Однако в действительности история продолжалась немного дольше, еще минут пять или десять, и эту ее часть она не может рассказать Бланш. Времени, в течение которого продолжалась эта история, хватило на то, чтобы она как будто случайно опустила руку на одеяло и начала гладить, очень нежно, место, где должен был быть пенис, если он вообще был жив и бодрствовал; а потом, когда отклика не последовало, она откинула одеяло, развязала шнурок на пижаме мистера Филлипса, на стариковской фланелевой пижаме, такой, каких она не видела уже много лет, хотя, наверное, их еще можно найти в магазинах, открыла ширинку и поцеловала совершенно безжизненную маленькую штучку, а потом взяла ее в рот и стала тихонько покусывать, пока та чуть-чуть не зашевелилась, оживая. Она впервые видела седые волосы на лобке. Странно было с ее стороны не понимать, что это происходит со всеми. И с ней так будет. И запах тоже неприятный, запах нижней части тела старого человека, не очень тщательно вымытой.
Далеко не идеально, думает она, приподнимаясь и укрывая старого мистера Филлипса, одаряя его улыбкой и похлопывая по руке. Идеально было бы прислать сюда юную красавицу с пышными молодыми грудями, о которых мечтают старики, чтобы она и проделала для него все это. Конечно, она заплатила бы ей за визит. Подарок ко дню рождения — так она назвала бы это, если бы девушка попросила объяснений, если слова „прощальный подарок“ показались бы слишком высокопарными. Однако когда достигаешь какого-то возраста, все становится далеко не идеальным; мистер Филлипс, наверно, давно к этому привык. Только боги остаются вечно молодыми, жестокие боги.

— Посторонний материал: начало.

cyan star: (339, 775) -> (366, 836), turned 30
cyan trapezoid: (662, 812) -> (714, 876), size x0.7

Боги и древние греки.
Что же касается ее, Элизабет, когда она, согнувшись над мешком с костями, трудится с раскачивающимися грудями над почти угасшим детородным органом, — как назвали бы древние греки подобное зрелище? Не эрос конечно — это смахивало бы на гротеск. Agape — любовь? Вряд ли. Что же, у древних греков не нашлось бы для этого подходящего слова? Неужели нужно было ждать появления христиан, нашедших самое подходящее слово — caritas, милосердие.

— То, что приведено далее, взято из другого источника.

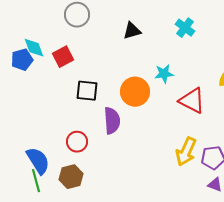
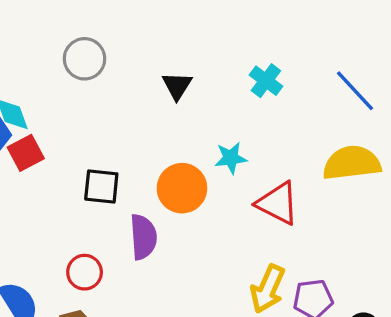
black triangle: (132, 31) -> (177, 86), turned -42
red square: (63, 57) -> (26, 153), moved

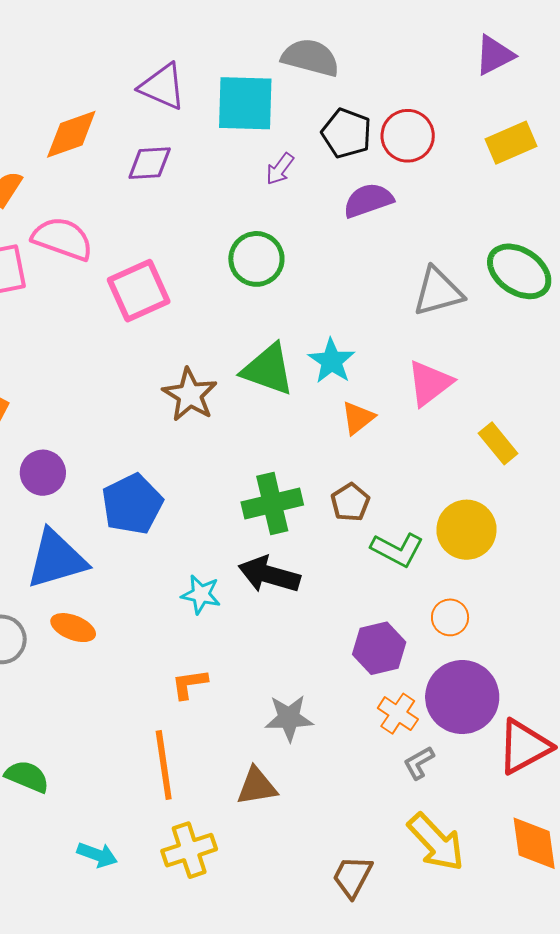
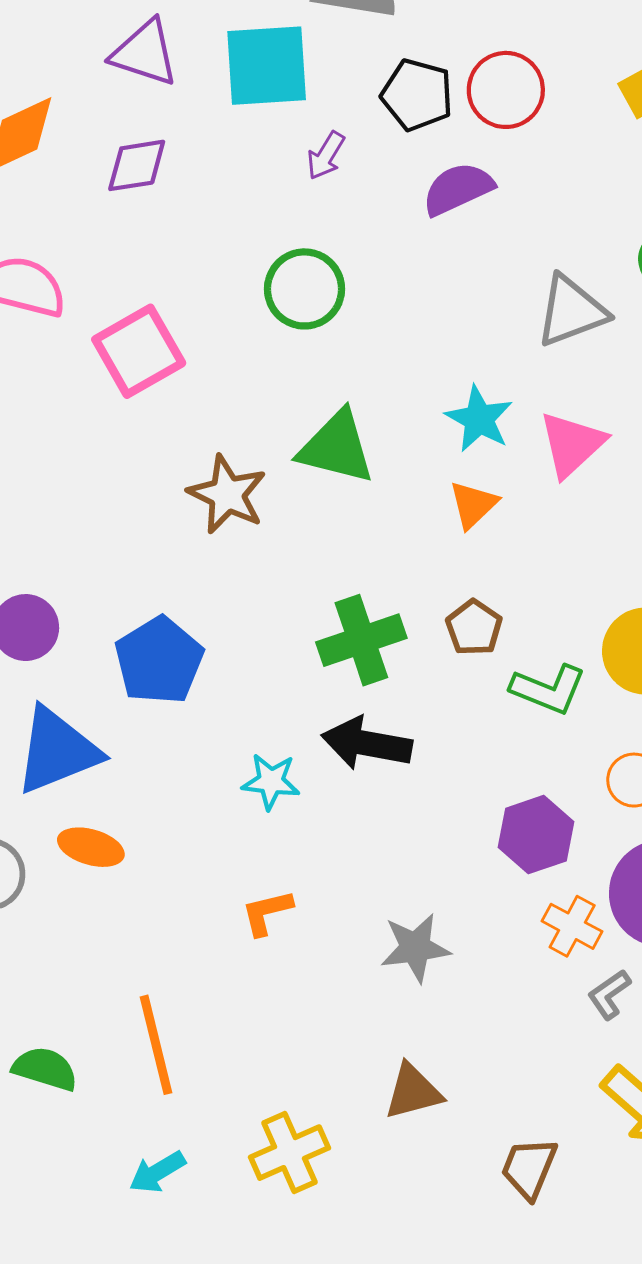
cyan star: (332, 361) -> (479, 419), moved
orange line: (164, 765) -> (156, 1045), moved
brown triangle: (257, 786) -> (413, 1092), moved
cyan arrow: (97, 855) -> (157, 1172), turned 135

Потому что в конечном счете она уверена, что именно так оно и было. Потому что то, что чувствовала в своем сердце она, разительно отличается от того, что увидела бы сестра Найду, если бы вдруг, открыв французский замок своим ключом, распахнула дверь и перешагнула порог комнаты.

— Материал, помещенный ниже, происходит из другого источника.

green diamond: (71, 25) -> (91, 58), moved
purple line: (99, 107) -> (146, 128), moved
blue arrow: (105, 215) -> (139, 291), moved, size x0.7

Что сказала бы сестра Найду, что сказали бы древние греки, что сказала бы ее мать, которая живет выше этажом, — все это вовсе не занимает ее мысли. Главное — что она сама будет думать о своем поступке, сидя в машине на пути домой, и на следующий день, проснувшись утром, и через год. Что можно сказать о подобных эпизодах, непредвиденных, незапланированных, нехарактерных? А может быть, это просто глубокие ямы, ямы в душе, куда человек неожиданно ступает, проваливается и потом долго летит вниз?
Бланш, дорогая Бланш, думает она, почему между нами такой барьер? Почему мы не можем говорить друг с другом прямо и откровенно, как надлежит людям, стоящим на пороге смерти? Мамы нет; старый мистер Филлипс сожжен, и его прах развеян по ветру; от мира, в котором мы выросли, остались только ты и я. Сестра моей юности, не умирай на чужбине, не оставляй меня без ответа!